The plain and simple answer could be “never enough”. However, unless the company has a constant flow of revenues, never enough may not be the right approach. In this article, I will discuss the minimum GMP requirements for early phase companies, at different stages of development.

The question, a clinical phase company should ask is when was the last time, some expert quality personnel audited the process from receipt of raw material like a cell line to clinical trials material release and subsequently to clinical outcomes if any. If the answer is “never” or “a long time ago” then the company may be in for surprises in the data generated. Another important point to remember is that R&D should never be controlled yet must be challenged from time to time through development life cycle documents and quality personnel.

The failure rate of clinical trial materials and outcomes is sometime alarmingly high, which leads to failure of the company to progress. Could the excessive failure rate be because of this lack of challenge to the process in general and R&D in particular? The answer could very well be YES. GMP is a state of mind which in a strange way closely resembles R&D with the queries of how and why.

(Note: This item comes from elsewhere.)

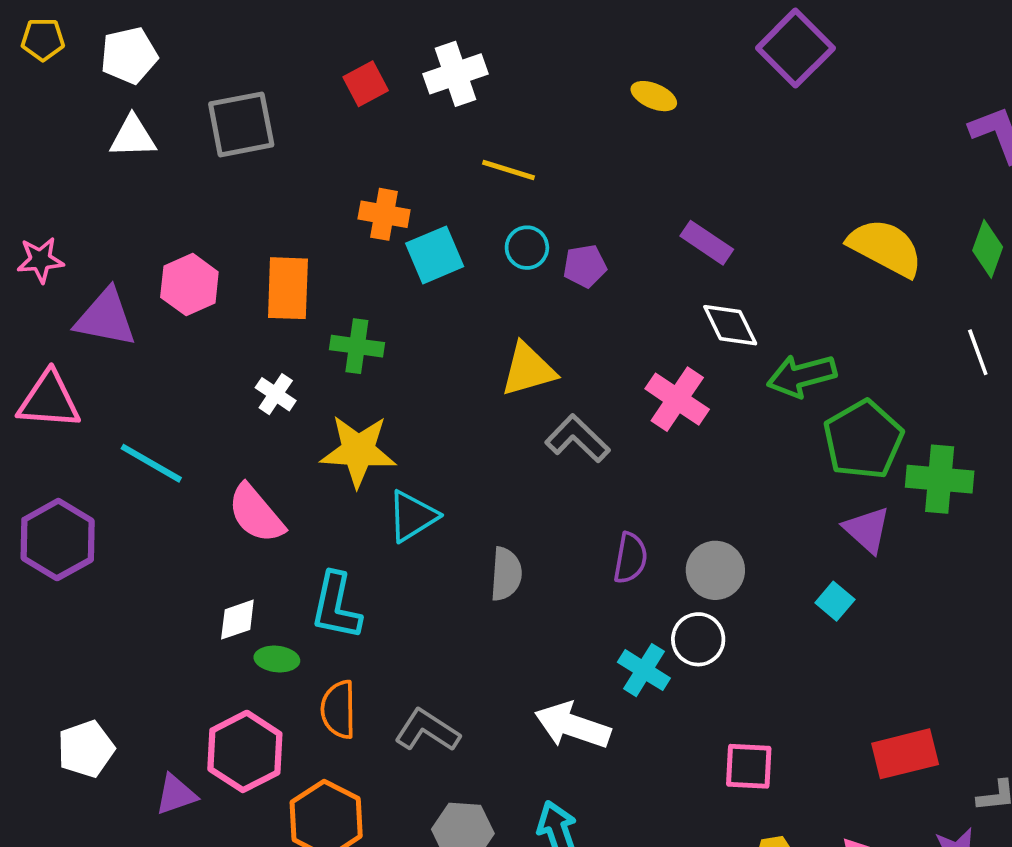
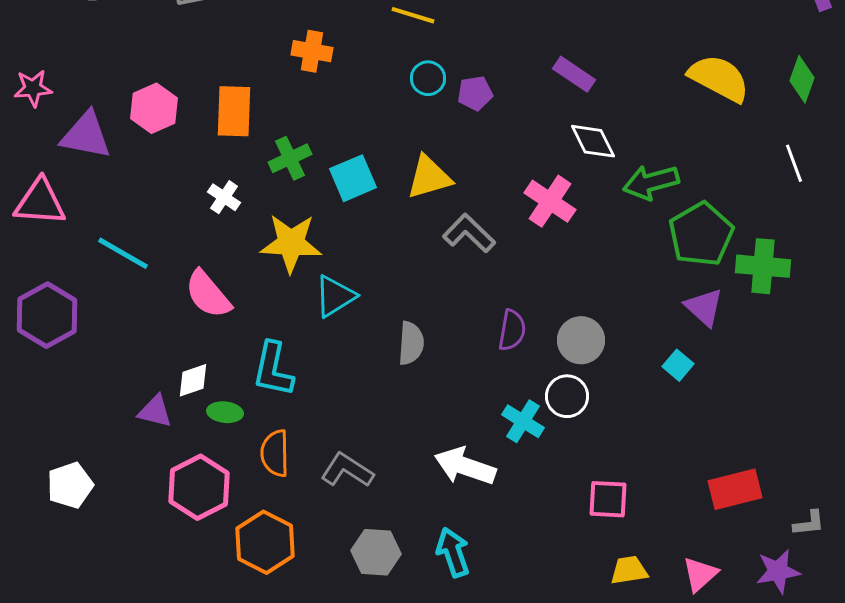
cyan square: (435, 255) -> (353, 178), moved
green cross: (357, 346) -> (290, 158), turned -33
purple triangle: (176, 795) -> (155, 411), moved, turned 33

The common perception of no GMP for phase 1 and pre-clinical studies is totally misleading, partly confused by 21 CFR 210 final rule which states that 21 CFR Part 211 does not apply to investigational drugs for use in phase 1 clinical trials.  The reason for this confusion is that we tend to miss the requirements that follow it up as “unless the investigational drug has been made available for use by or for the sponsor in a phase 2 or phase 3 study” and the requirement of GMP for this phase in the form of different FDA and other guidance. In short, GMP is needed at all stages where a product is intended for human use regardless of its development phase. The difference of the state of GMP in different phases of development is the degree of GMP in terms of the knowledge acquired as the product moves from pre-clinical to phase 1 to phase 2 to phase 3 and commercial.

Critical GMP Parameters

Here are some critical GMP parameters with respect to different phases of development:

1. Calibrated equipment shall be used and a strong equipment maintenance program shall be in place starting with the R&D and be finalized before the start of the phase 1 development.
2. The proposed design of the facilities, utilities and equipment used shall be suitable for intended purpose. Design Review / Qualification shall be initiated before systems / equipment are shipped to the site.
3. Analytical methods shall be qualified at the pre-clinical (Tox) phase with qualification completed by phase 1. A method can only be considered qualified if the system it is executed on is qualified first. The degree of system qualification in turn need associated impact and risk assessment of the system, its functions and components for its impact on the quality of the product in the given development phase. Therefore, it is recommended that system impact assessment, function criticality assessment, and component criticality assessment be initiated as soon as possible, preferably in the pre-clinical phase.
4. Analytical method validation shall proceed from phase 1 and continue into phase 3 as more information is accumulated during product development.
5. Systems / Equipment shall be qualified for phase 1 development use, with the risk and criticality assessments completed at the beginning of this phase.
6. Bioburden and Endotoxin Controls shall be in place at the beginning of phase 1 development and continue into BLA submission phase (phase 2b or 3) as more information is collected about the product.
7. Process validation shall begin at the latest at the start of BLA submission phase and completed before the end of this phase.

Final Thoughts:

While the GMP rules are considered as designed to ensure patient safety, let us not miss out on the opportunity that these rules give us in ensuring smooth sailing from development to approval. The era of keeping clinical trial outcomes separate from development, manufacturing, and quality control departments is over as Biotech products are extremely sensitive to minor CMC changes. The separate phases of clinical trials and development are fading as we enter the world of biotech products where cohort studies are used for BLA submissions in phase 2.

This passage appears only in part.